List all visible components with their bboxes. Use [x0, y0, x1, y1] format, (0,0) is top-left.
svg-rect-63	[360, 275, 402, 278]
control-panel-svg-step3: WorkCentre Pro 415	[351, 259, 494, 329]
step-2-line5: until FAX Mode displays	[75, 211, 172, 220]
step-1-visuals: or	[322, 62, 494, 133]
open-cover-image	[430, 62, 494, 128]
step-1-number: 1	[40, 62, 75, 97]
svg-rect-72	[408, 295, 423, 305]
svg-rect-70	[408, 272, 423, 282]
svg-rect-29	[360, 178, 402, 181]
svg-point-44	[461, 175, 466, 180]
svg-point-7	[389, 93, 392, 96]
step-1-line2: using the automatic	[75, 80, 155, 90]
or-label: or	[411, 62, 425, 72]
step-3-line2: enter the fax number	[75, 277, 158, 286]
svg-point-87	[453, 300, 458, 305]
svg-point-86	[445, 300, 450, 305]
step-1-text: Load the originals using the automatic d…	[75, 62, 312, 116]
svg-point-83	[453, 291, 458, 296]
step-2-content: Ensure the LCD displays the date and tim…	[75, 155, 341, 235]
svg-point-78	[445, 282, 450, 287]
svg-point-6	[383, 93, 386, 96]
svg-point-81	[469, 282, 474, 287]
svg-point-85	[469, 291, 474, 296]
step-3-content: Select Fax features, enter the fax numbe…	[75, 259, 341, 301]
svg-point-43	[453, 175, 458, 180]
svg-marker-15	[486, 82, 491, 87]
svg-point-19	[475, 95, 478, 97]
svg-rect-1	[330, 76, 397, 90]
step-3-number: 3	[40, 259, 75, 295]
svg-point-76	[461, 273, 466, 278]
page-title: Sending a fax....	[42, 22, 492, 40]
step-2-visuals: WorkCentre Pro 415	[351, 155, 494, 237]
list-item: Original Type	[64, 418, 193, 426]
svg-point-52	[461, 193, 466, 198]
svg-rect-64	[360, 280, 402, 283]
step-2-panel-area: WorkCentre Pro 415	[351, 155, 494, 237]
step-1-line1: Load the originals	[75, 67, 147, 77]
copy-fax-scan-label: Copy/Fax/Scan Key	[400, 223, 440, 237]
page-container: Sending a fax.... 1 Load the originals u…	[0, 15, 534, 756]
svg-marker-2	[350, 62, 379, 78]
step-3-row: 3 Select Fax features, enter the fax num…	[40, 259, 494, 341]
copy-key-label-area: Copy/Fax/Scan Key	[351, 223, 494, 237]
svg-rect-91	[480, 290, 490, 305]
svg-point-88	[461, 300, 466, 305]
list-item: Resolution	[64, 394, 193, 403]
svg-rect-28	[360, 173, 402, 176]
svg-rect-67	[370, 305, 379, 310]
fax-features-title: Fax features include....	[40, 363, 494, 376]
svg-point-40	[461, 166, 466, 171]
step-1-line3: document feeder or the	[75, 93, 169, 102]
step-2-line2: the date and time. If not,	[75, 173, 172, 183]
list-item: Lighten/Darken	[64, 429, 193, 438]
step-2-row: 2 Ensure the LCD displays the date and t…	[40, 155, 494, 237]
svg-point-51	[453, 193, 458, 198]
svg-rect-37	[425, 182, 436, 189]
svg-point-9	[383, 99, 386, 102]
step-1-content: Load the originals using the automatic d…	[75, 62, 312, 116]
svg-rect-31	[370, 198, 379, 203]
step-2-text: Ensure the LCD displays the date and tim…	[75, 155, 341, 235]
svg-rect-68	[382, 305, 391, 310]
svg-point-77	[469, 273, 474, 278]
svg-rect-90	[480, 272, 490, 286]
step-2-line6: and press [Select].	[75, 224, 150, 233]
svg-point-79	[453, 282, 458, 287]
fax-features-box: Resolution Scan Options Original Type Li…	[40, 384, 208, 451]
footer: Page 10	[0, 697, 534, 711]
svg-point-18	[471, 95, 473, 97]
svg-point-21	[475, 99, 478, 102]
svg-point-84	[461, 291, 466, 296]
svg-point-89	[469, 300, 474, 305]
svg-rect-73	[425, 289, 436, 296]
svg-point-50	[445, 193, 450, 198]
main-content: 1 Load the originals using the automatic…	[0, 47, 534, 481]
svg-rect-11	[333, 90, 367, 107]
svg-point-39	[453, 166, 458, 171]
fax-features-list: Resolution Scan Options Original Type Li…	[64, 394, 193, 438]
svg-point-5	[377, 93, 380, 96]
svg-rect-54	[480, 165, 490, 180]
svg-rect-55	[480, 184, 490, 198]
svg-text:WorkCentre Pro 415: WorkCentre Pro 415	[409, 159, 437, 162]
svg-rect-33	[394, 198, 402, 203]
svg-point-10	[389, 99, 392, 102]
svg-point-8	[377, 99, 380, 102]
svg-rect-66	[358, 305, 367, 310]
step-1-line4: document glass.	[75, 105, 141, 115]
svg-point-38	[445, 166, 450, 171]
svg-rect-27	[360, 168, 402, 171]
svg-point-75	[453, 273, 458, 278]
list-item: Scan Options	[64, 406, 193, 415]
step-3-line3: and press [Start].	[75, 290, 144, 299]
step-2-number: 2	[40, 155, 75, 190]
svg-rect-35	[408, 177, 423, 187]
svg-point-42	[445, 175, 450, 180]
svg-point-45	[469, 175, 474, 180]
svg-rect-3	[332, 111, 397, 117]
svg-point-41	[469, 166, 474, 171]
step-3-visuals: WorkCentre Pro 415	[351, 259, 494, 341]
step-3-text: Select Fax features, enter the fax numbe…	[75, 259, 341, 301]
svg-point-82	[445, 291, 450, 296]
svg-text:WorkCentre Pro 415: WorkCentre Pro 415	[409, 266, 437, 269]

=== Goal of the exercise ===
Every line in the records above that contains the word "Ensure" should be copied out.

=== Expected output ===
step-2-content: Ensure the LCD displays the date and tim…	[75, 155, 341, 235]
step-2-row: 2 Ensure the LCD displays the date and t…	[40, 155, 494, 237]
step-2-text: Ensure the LCD displays the date and tim…	[75, 155, 341, 235]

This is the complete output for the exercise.